Sunday, September 26, 2010

...So very late...

First off, because I'm so late with actually posting this blog, and I know that no one except you, Professor Arola will be reading it at this late date... I'd like to apologize once again for missing this assignment. It won't happen again.

Let's me just start without an tip toeing around a cheesy introduction that says nothing. Basically, what Johndon Johnson Eilola (that is a mouthful of a name huh?) is talking about it what we discussed in class. He wants to use symbolic-analytic work as a means to cross bridges and solve conflicts. Prof. Arola asked us in class how we might use it as a framework for any class in the whole world we could teach. It was a fascinating question and now that I've had an extra week (shame on me) to think about it, I have a more developed answer.

Originally I wanted to teach a class about breaching the gap between print and electronic writing. But now, after re-reading Eilola's definition: "...symbolic-analytic workers are valued for their ability to understand both users and technologies," I would like to hone that potential class down to teaching students the most efficient ways to combine print and electronic sources for research (201). So many electronic sources are looked down upon as being "unworthy," so to speak, and Eilola suggests that it might be possible for me to teach a combo of print sources and e-sources for students to get the most out of research. If I get his theory right. Which I hope I did.

In this potential class I would like to teach, I see a connection to the next article we read, "Web Literacy: Challenges and Opportunities for Research in a New Medium," by Sorapure, Inglesby, and Yatchisin. They speak of using the "World Wide Web" as a source, and the ways to do so effectively (Sorapure et al 333). First they suggest that to use it ("it" being the internet), you must ensure that students have literacy in this type of source. They go on, in sectionalized lines of thought, about evaluating websites, what to value -- "content and authorship -- in a website before using it as a source, how to teach the visual literacy that accompanies the web to students, and the intertextuality that the internet ultimately offers ( Sorapure et al 337).
By linking a potential user to new information, they make using the internet as a source fun and challenging without the risk of a student using "BobsCivilWarSiteGOCONFEDERACYORGO HOME).com" as a legitimate source.

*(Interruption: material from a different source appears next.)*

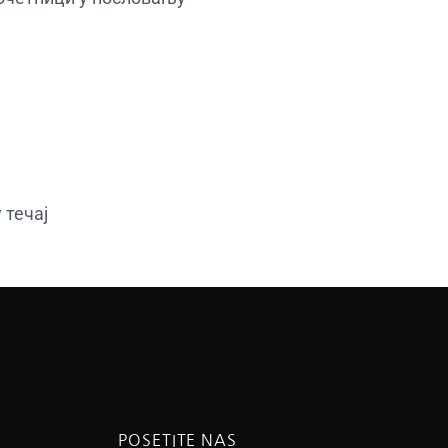
 течај
POSETITE NAS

Now, in our FYC classrooms, we know and hopefully encourage students to use the internet as a vast resource at their fingertips. Countless original documents are electronically archived for academic access and to sift through the pile (because there isn't an online reference librarian...yet) takes a literacy that we hope we can teach our students. Michelle Sidler, author of "Web Research and Genres in Online Databases: When the Glossy Page Disappears," states that databases can help narrow the search for the needle in the haystack. The metaphorical needle is of course the one article by the one author who agrees with your reserach.

To know where online to look is something Sidler dubs spatial orientation and it can be used to oriente oneself into an ongoing academic conversation. Databases help with this . Citing Eilola (ah, I'm seeing your connections between these articles a little more clearly now professor), she states "...systems like PROQUEST present 'immense, dynamic spaces through which users move'" (qtd. in Sidler 355).

Okay, now I'm losing my train of thought so I'll just wrap this up. It is our duty as FYC teachers to engage with electronic sources and teach them to our students to bridge the gap between bad and efficient research. Their job is to use the lessons we teach them in future classes and reminisce with bobscivilwarsite.com even for nostalgia's sake.